In 2004, after a frustrating high school experience, I joined the Army. My training as a medic introduced me to my two life-long loves: learning and medicine. I served on a medical response team for some of our nation’s few remaining chemical weapons, and another for the Army’s only nuclear reactor. I then deployed with 3 SBCT 2 ID out of Fort Lewis, Washington to Diyala province, Iraq, providing medical support for trilateral security operations and training local forces.

I then transitioned to the Washington National Guard to pursue my education. I decided that the only level of license that would allow me to participate in my patient’s care in a fulfilling way was a Doctorate of Osteopathic Medicine. The GI Bill was amazing in the assistance it provided during my undergraduate education, but I still graduated with a baccalaureate degree and a new car’s worth of debt, not including the costs incurred in the application and testing process required for admission into medical school.

With tuition expenditures alone near $40,000 and the benefits of the GI Bill exhausted, as a second-year student at Pacific Northwest University of Health Sciences College of Osteopathic Medicine and now a former guardsman, my student debt has surpassed six figures. I will be lucky if I can leave medical school with less than a quarter million dollars of debt.

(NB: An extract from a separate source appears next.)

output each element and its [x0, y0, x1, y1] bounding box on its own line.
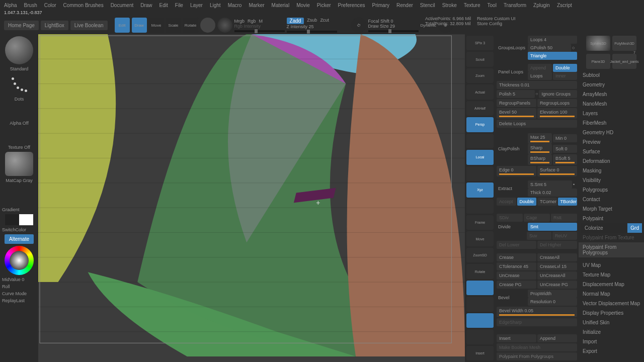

As a former medic married to another student, and the son of a former mechanic who is now on social security and a retired front office manager/secretary whose retirement was wiped out in the 2008 market crash and depleted by the cost of cancer treatment, I have no other recourse in the pursuit of my degree and my dream of serving my community as an osteopathic physician than to take out graduate student loans. Many of these loans are Grad PLUS loans, with interest rates higher than most, if not all, personal and automotive loans I have ever had. This debt is currently the cost of becoming a physician, but without these loans I could not pursue this goal or continue serving people as I am meant to serve. I am urging Congress to #SaveGradPLUS for the sake of all future health professionals called to serve patients and communities across the country.

The views and opinions expressed are those of the author(s) and do not imply endorsement by AACOM.